Les experts en question, Jacques Marchand, Frédéric Gagnon, Marc-André Bérubé, Bruno Pelletier et Charles Tremblay, des firmes Simco, M.A. Bérubé ing. Expert conseil, LEQ et CEP Ingénierie légale, la plupart ayant déjà témoigné au procès sur la pyrrhotite, évoquent plusieurs raisons pour prendre cette position.

L'une d'elles veut que la recommandation des laboratoires mandatés par les demandeurs de reconstruire les fondations «est uniquement motivée par le fait que la teneur volumique en pyrrhotite du granulat retrouvé dans le béton est supérieure à 0,23 %.» Or, ces experts sont d'avis que ce pourcentage, déterminé par le juge Michel Richard dans son jugement sur la pyrrhotite rendu en juin dernier, «ne repose sur aucun fondement scientifique.»

Me Soucy rappelle que la conclusion du juge était pourtant basée sur l'opinion des experts qui ont témoigné durant ce procès et que tous ces experts avaient écrit leur opinion. «Certains experts ont même émis une opinion écrite, dans le premier procès, qu'en haut de 0,20 %, c'est une question de temps avant que ça réagisse», rappelle-t-il, «À moins qu'il y ait eu des revirements scientifiques majeurs, ce qui ne semble pas être le cas, je pense que les opinions qu'ils ont émises dans le passé continuent d'être très pertinentes», fait-il valoir.

De plus, les experts indiquent que les bâtiments qui ont eu un avis de réparation pour 2015 ont un âge moyen de onze ans et sont toujours en bon état «alors que les 675 résidences considérées lors du procès de la vague 1 avaient un âge moyen inférieur à sept ans.»
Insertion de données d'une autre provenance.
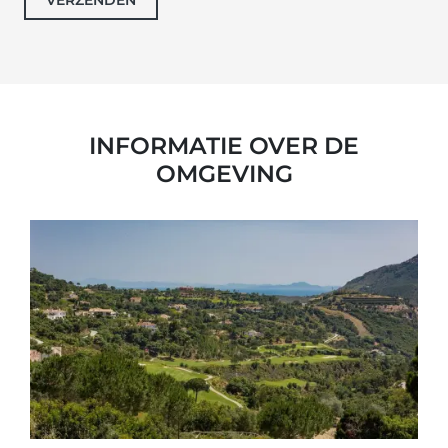
VERZENDEN
INFORMATIE OVER DE
OMGEVING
Les experts en question critiquent aussi les techniques utilisées par les laboratoires des demandeurs pour évaluer la teneur en pyrrhotite et estiment que certaines méthodes employées par ces laboratoires pour évaluer la teneur en soufre sont même inconnues.

Les rapports pour certaines de ces maisons, ajoutent-ils, ne sont même pas disponibles.
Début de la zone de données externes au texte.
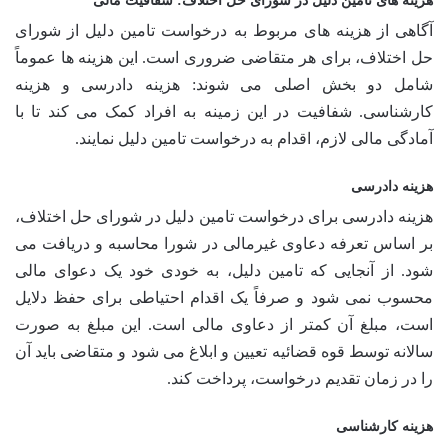
هزینه های تامین دلیل در شورای حل اختلاف: شفافیت مالی
آگاهی از هزینه های مربوط به درخواست تامین دلیل از شورای
حل اختلاف، برای هر متقاضی ضروری است. این هزینه ها عموماً
شامل دو بخش اصلی می شوند: هزینه دادرسی و هزینه
کارشناسی. شفافیت در این زمینه به افراد کمک می کند تا با
آمادگی مالی لازم، اقدام به درخواست تامین دلیل نمایند.
هزینه دادرسی
هزینه دادرسی برای درخواست تامین دلیل در شورای حل اختلاف،
بر اساس تعرفه دعاوی غیرمالی در شورا محاسبه و دریافت می
شود. از آنجایی که تامین دلیل، به خودی خود یک دعوای مالی
محسوب نمی شود و صرفاً یک اقدام احتیاطی برای حفظ دلایل
است، مبلغ آن کمتر از دعاوی مالی است. این مبلغ به صورت
سالانه توسط قوه قضائیه تعیین و ابلاغ می شود و متقاضی باید آن
را در زمان تقدیم درخواست، پرداخت کند.
هزینه کارشناسی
Ce groupe d'experts estime que dans les circonstances, «il n'existe aucune raison technique qui justifie de procéder prochainement au remplacement des fondations.» Leur document, dont Le Nouvelliste a obtenu copie en exclusivité, ajoute qu'il vaut mieux placer ces résidences sous observation.

«Dans la mesure où ils sont si sûrs que ça ne réagira pas, qu'ils nous le confirment par écrit», fait valoir Me Soucy. «On ne prendra pas des recours pour le fun», dit-il. «Pour l'instant, personne n'est capable d'écrire ça», plaide-t-il.

Me Soucy rappelle que cette cause est devant le tribunal d'appel et que la partie défenderesse conteste toujours sa condamnation, comme elle l'a fait en première instance, de payer pour les bâtiments qui, malgré un taux élevé de pyrrhotite, ne présentaient pas encore de dommages. Cette prétention demeure en cour d'appel, explique-t-il.

«Le tribunal va être confronté à déterminer qui a raison. Ça va être une bataille d'experts», prévoit Me Soucy. «Il faut que le juge soit convaincu, selon la balance des probabilités, qu'il va y en avoir, des dommages, même s'il n'y a en a pas», résume-t-il.

La Coalition des victimes de la pyrrhotite estime que cette situation est très grave parce que tous les propriétaires s'étaient fait dire qu'avec ou sans fissures, à 0,23 % de pyrrhotite, ils pouvaient exiger de se faire réparer.